Previously on the Mac Security Blog, we outlined how to set up your Mac’s trackpad. Whether you’re using a Mac notebook or a desktop machine with a Magic Trackpad, multitouch input — when mastered — can greatly improve your productivity.
However, the options Apple provides in the System Preferences Trackpad pane only go so far — and it turns out your trackpad is far more capable than you may have ever realized. Fortunately, this power can be unlocked by third-party software like BetterTouchTool.
On installing and launching BetterTouchTool, the app will appear in the menu bar. From there, you can access its preferences. This large window offers a number of sections, which typically involve you defining inputs and assigning actions to them.
For this article, we’re primarily interested in the Trackpad settings, so click Trackpads. Next, click Add New Gesture and you’ll see the Touchpad Gesture menu appear at the bottom of the window. From there, you select the gesture you’d like to use to trigger your action.
Create your first gesture
Within the Touchpad Gesture menu, open the Single Finger Gestures section; you’ll quickly see how much more nuanced BetterTouchTool’s settings are than Apple’s. With a single finger, Apple enables you to activate tap to click. By contrast, BetterTouchTool offers gestures that track where you tap or click.
Let’s try a quick example. Select 1 Finger Tap Top Left as your gesture. Next, click the Predefined Action menu, scroll down, and open Utility Actions. From within, select Open URL/Open URL With Selection. In the sheet, type a favorite website address and then click Save.
Tap at the far top-left of your trackpad and Safari should open your defined website. If you’re concerned about accidentally triggering this in general use, you can always add a modifier key by checking one of the checkboxes under Touchpad Gesture. For example, check Shift and the action will only be triggered when you hold Shift and tap the top-left corner of the trackpad.
Use advanced trackpad gestures
In reality, it’s unlikely basic tap gestures will interfere with day-to-day trackpad use or existing settings, but more advanced ones can. In relevant cases, BetterTouchTool provides warnings about potential clashes, such as for three-finger tap and swipe options.
One way to ensure there are no clashes is to go ‘maximum digits’ and create five-finger gestures, which Apple doesn’t offer a means to do anywhere in System Preferences. In Five And More Finger Gestures, select Five Finger Swipe Down. From Predefined Action, use the search menu to find Minimize Window Below Cursor, and then select it. Now, when you five-finger swipe over any window, it’ll minimize to the Dock.

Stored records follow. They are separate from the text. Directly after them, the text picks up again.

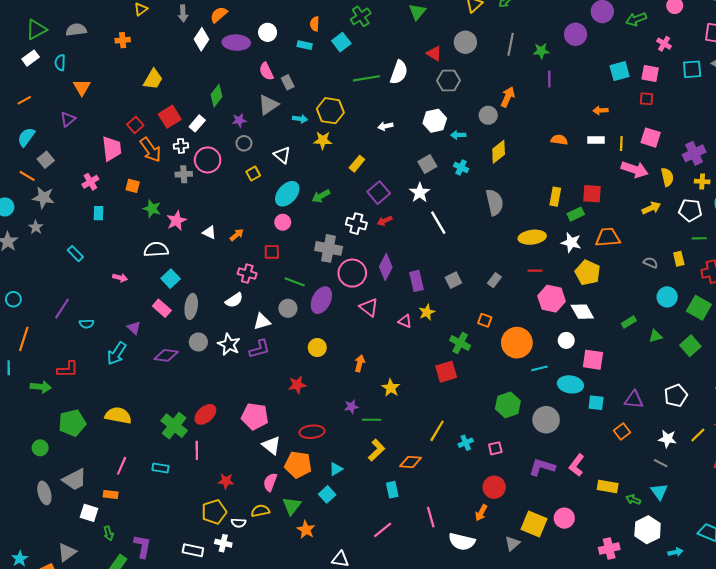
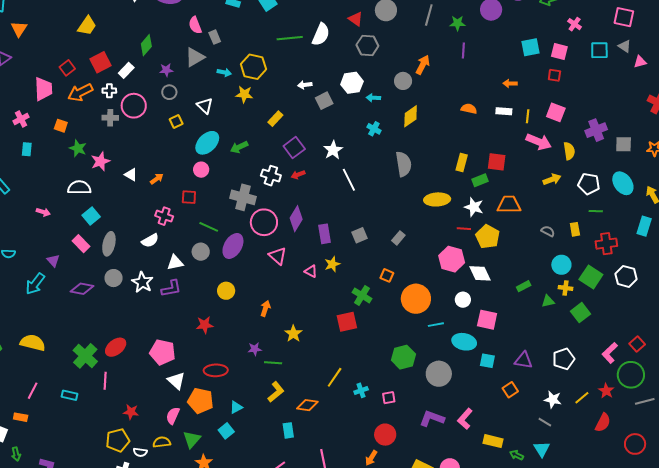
orange arrow: (151, 150) -> (80, 92), turned 95
gray square: (427, 164) -> (324, 101), moved
yellow cross: (702, 181) -> (565, 288), moved
red line: (535, 271) -> (464, 229), moved

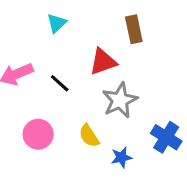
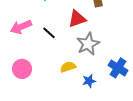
pink circle: (38, 134) -> (22, 69), moved
yellow semicircle: (89, 136) -> (68, 67), turned 105

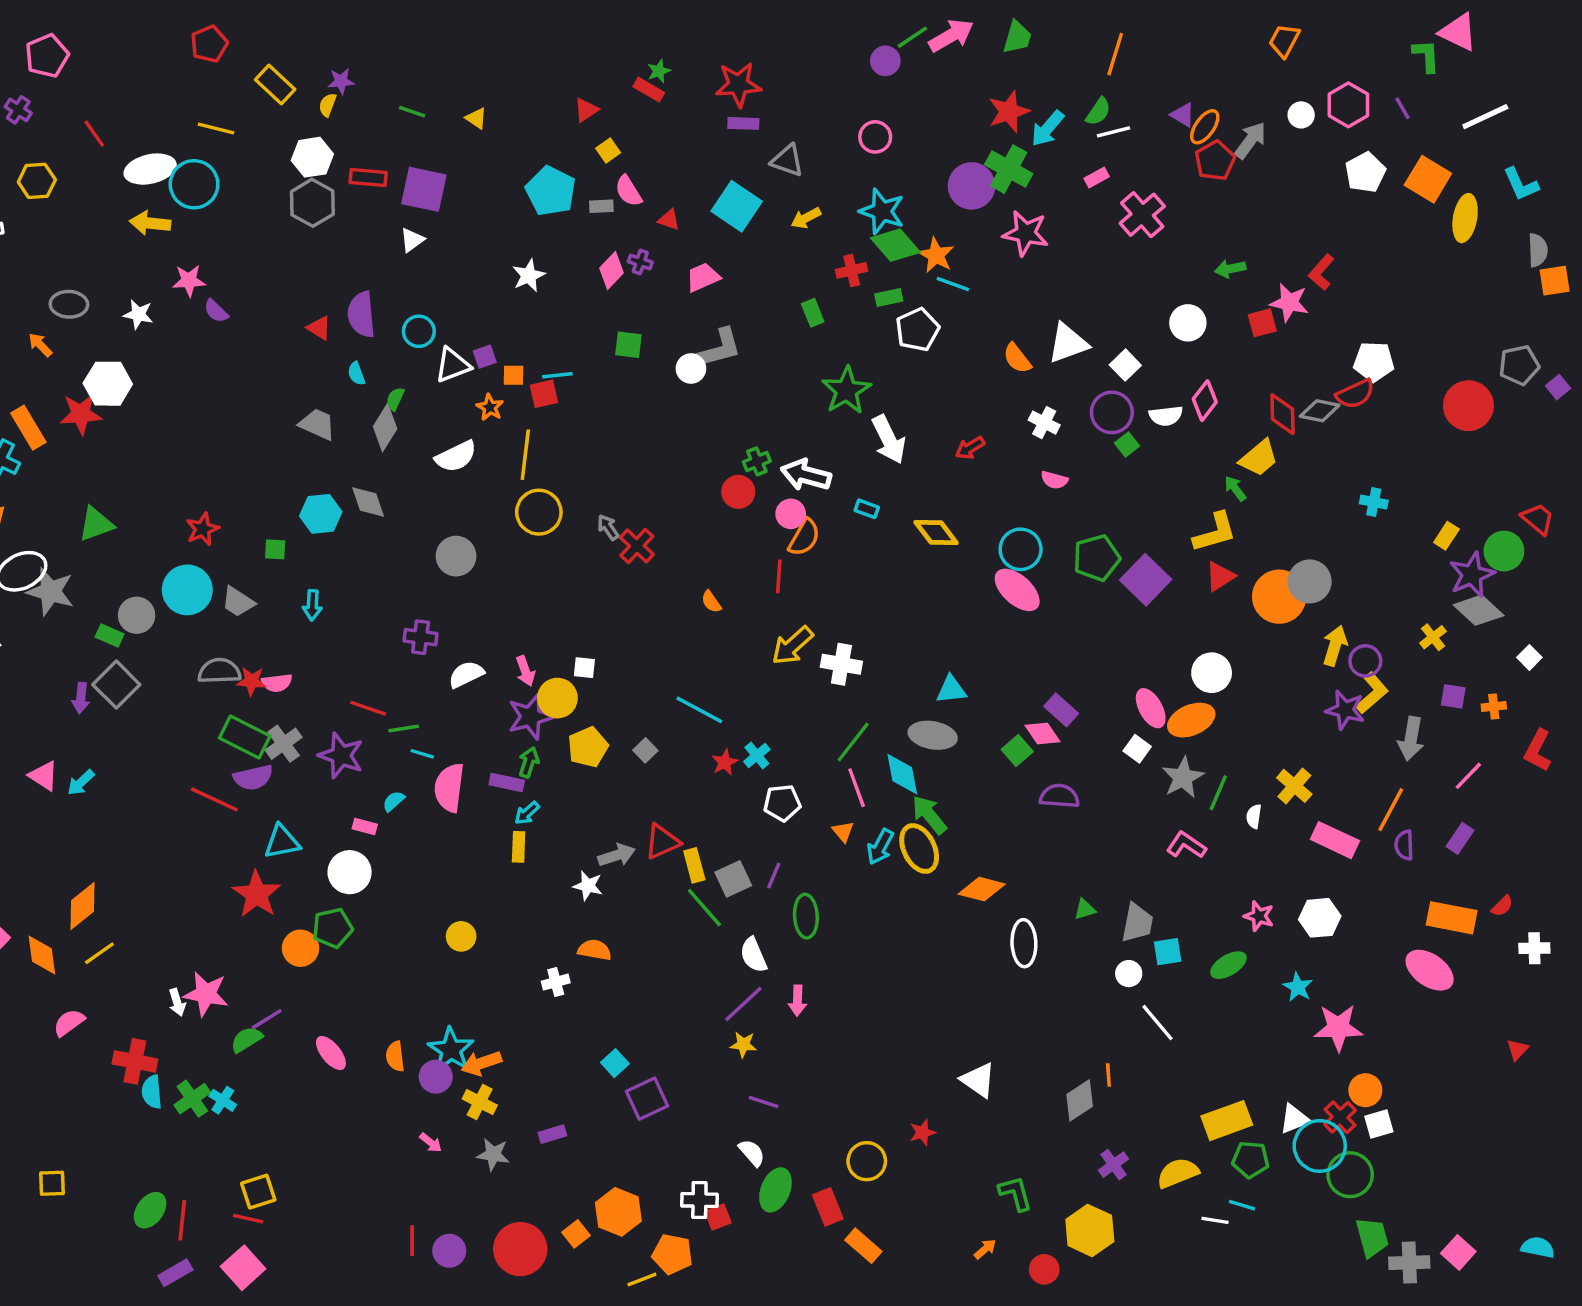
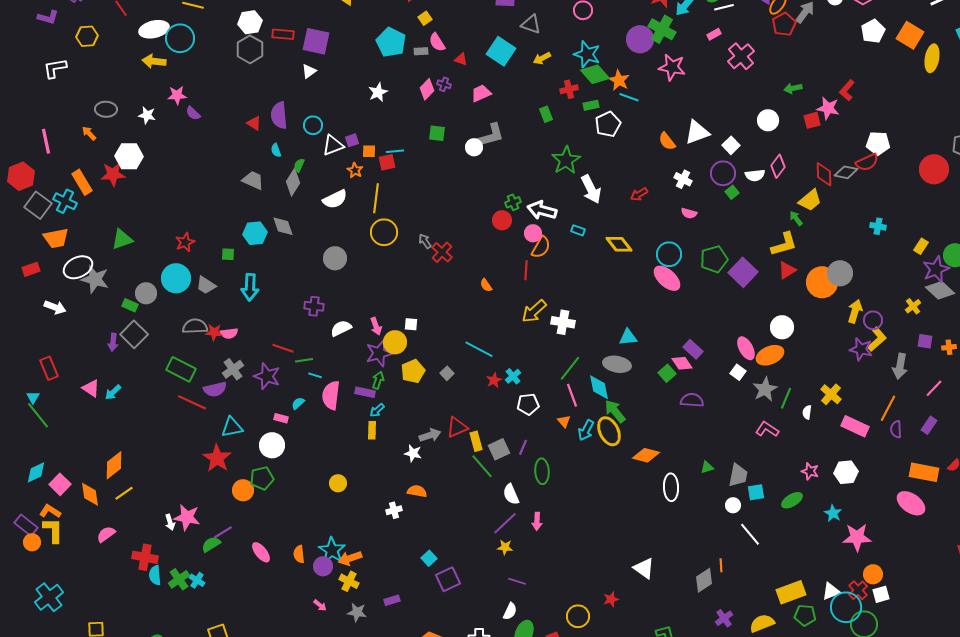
cyan arrow: (312, 605) -> (250, 287), size x1.5
green rectangle: (245, 737) -> (181, 369), moved
white semicircle: (752, 1153) -> (510, 611), turned 66

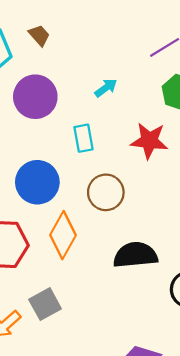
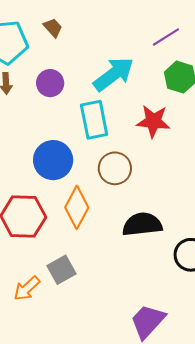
cyan arrow: (106, 88) -> (114, 74), size x2.0
purple circle: (35, 97) -> (50, 83), size x0.7
cyan rectangle: (84, 138) -> (94, 120), size x1.5

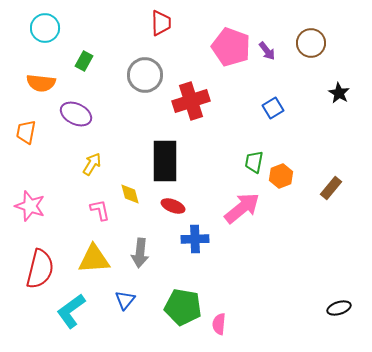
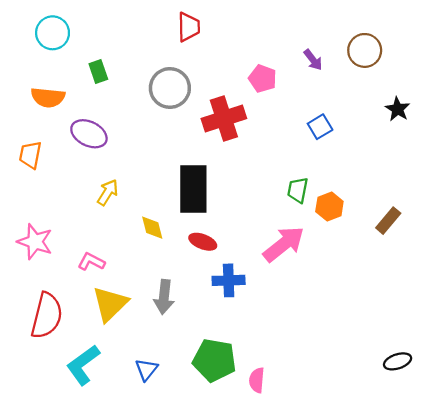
pink pentagon: (231, 47) -> (263, 79), moved, size x0.6
green rectangle: (84, 61) -> (98, 72), turned -48
pink L-shape: (100, 210) -> (91, 262), moved, turned -50
yellow triangle: (94, 259) -> (110, 304), turned -40
blue triangle: (125, 300) -> (146, 370), moved

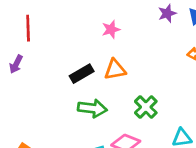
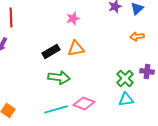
green cross: (146, 107) -> (125, 78), moved

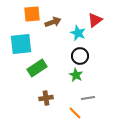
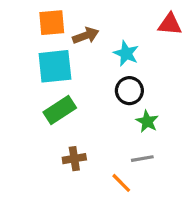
red triangle: (95, 20) -> (170, 24), moved, turned 42
cyan square: (21, 44) -> (55, 66), moved
green star: (76, 75) -> (147, 121), moved

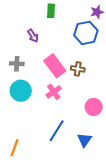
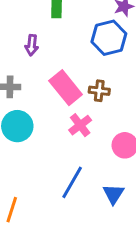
purple arrow: (33, 36) -> (32, 45), turned 40
pink cross: (54, 92) -> (80, 125), moved

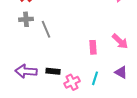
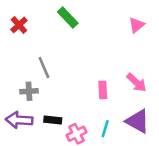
gray cross: (26, 19) -> (29, 91), moved
purple triangle: (121, 72) -> (138, 121), size x1.5

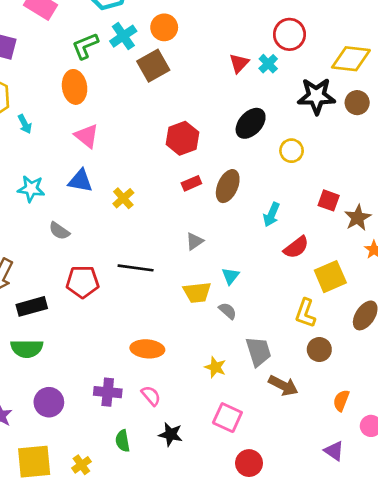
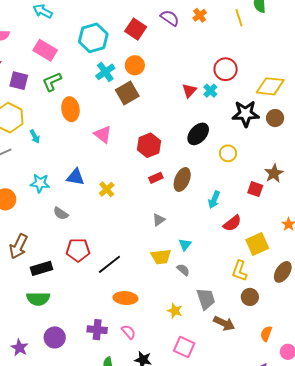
green L-shape: (85, 46) -> (52, 82), moved
pink triangle: (87, 136) -> (103, 134), moved
brown star: (358, 218) -> (274, 173), moved
black line: (136, 268) -> (109, 264), moved, turned -45

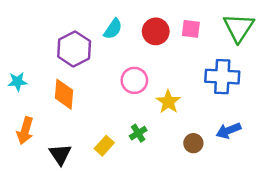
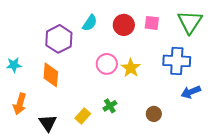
yellow star: (168, 102) -> (131, 68), moved
blue arrow: (229, 131) -> (191, 92), moved

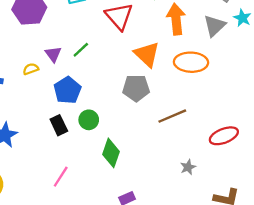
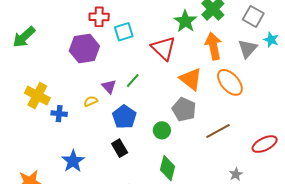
orange ellipse: (191, 62) -> (230, 82), turned 52
gray pentagon: (136, 88) -> (184, 109), turned 30
green circle: (89, 120) -> (162, 130), moved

Let’s keep going. Create new five-finger swipe gestures for upwards, leftwards, and rightwards swipes. Respectively, assign Maximize Window, Maximize Window Left, and Maximize Window Right actions. In Finder, open a new window and use your new gestures to rapidly make the window fill the screen, and then just its left and right half.
Take things further
This is just the tip of the iceberg when it comes to BetterTouchTool. There are many more gestures and actions to discover, the latter encompassing everything from taking screenshots to triggering system actions. Keyboard shortcuts can be triggered instead of actions, too. You can also assign gestures to specific apps: add an app to the sidebar, and select it rather than Global before creating a gesture.
Elsewhere, explore the other categories. Consider setting up keyboard shortcuts to launch often-used apps, or to open up folders you regularly work with. And if you find BetterTouchTool becomes indispensable, select Basic Settings and make sure you check Launch BetterTouchTool on startup.
BetterTouchTool offers a free trial; if you wish to continue using the app indefinitely, you’ll need a license, which is on a ‘pay what you want’ model (ranging from $4.99 to $50.00).